‘Awesome’ players-only meeting helped Travis pick up his game

Toronto Blue Jays second baseman Devon Travis (Peter Power/CP)

TORONTO – A well-wisher wanted to know how John Gibbons was holding up before Saturday’s game.

“I’m good, I never panic,” the Toronto Blue Jays manager said. “Timing’s bad, but we’ll bounce back. These guys always do.”

He’s been around here for so long now – won a bit, lost more – that it’s easy to forget that this is the first time Gibbons has managed a team defending a division title. Last year, they were the guys chasing the brass ring and people were talking about the virtues of experience.

This season? The same experience that made Jose Bautista, Edwin Encarnacion, Josh Donaldson and Troy Tulowitzki going concerns has become something else: It’s become age.

Gibbons was asked after Saturday’s 3-2 win over the Boston Red Sox – one of the few breaths of fresh air in what has been an oppressive week both in terms of the weather and the standings – whether the players-only meeting his team held might have had something to do with the outcome. He was asked what they’re like. There are times when it pays to remember that this is a hockey city, that there are people out there who actually believe these things make you “try” harder. Gibbons shrugged? He’s never been in a players-only meeting at the Major League level.

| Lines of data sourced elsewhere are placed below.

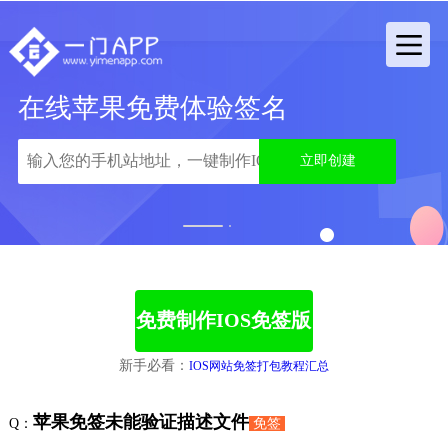
在线苹果免费体验签名
立即创建
1
2
免费制作IOS免签版
新手必看：
IOS网站免签打包教程汇总
苹果免签未能验证描述文件
Q：
免签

It was a first for Devon Travis. He found it “pretty awesome.”

Eh?

“I got chills throughout that meeting,” said Travis, who due to injury was a spectator during the 2015 September drive. “Guys in that room I grew up watching and idolizing … to have them in the room spreading advice and pumping guys up was just so incredible for me. It’s something I will never forget and it’s something hopefully I can pass along when I’m older.”

Crisis? What crisis? The Blue Jays players were told about the meeting in a text from travelling secretary Mike Shaw. It was a reaction to Friday’s sloppy, error-filled loss and with it being a day game after a night game the temptation for Gibbons had to be to maybe sit Melvin Upton Jr.

But no, Gibbons decided blowing up the lineup after a players’ meeting would give ammunition to those who believe 30 guys keeping the door closed to the media before a game is a sign of panic. Besides, with the Red Sox sending out a left-handed starter, Upton’s bat was going to be important – same with Travis, who had been beset by all sorts of defensive gremlins in the past two weeks.

Upton, of course, had a clutch two-run home run Saturday. Travis extended his hitting streak to seven games, collecting half of his team’s six hits including his 22nd double in 82 games.

Gibbons could have kept Upton out, maybe put Dalton Pompey in and maybe even Ryan Goins in at second for his glove and to give Travis a rest. Travis handled four plays with aplomb, spinning for a throw on a neat force out of the lead runner, Hanley Ramirez, on a fielder’s choice off the bat of Brock Holt after Ramirez opened the ninth with a lead-off walk. Vote of confidence rewarded.

“He’s a young kid, so you have to show confidence in him or you could lose him,” Gibbons said of Travis. “I’ll be the one to wear it until we heat up.”

Think about this: The central figures in a skid-stopping win when it all seemed to be coming apart was a guy who was almost booed off the field Friday night and a kid who had played one month of Major League Baseball – albeit a very good month – before this season … and J.A. Happ (J.A. Freaking Happ!), the same guy who when he was with the Blue Jays two years ago exhibited some of the worst body language you’ve ever seen. A tall, gangly guy capable of a fluid, easy 93 miles per hour who seemed to shrink in front of your eyes in a dicey situation. No more.

Funny game, this. Experience becomes old age when it all starts to break down. Low-key, unemotional, monotony becomes unflappability when you need it the way the Blue Jays needed it Saturday. It becomes a tonic. What once was, isn’t and what once wasn’t, is.

“In this game, you need the shortest memory possible,” said Travis. “Yeah … I need to pick it up a little bit. I play this game with a lot of energy and sometimes that can be a bit of a problem. You have to slow this game down sometimes, because it’s fast enough and hard enough as it is.”

Sometimes, just getting out of the way helps, too.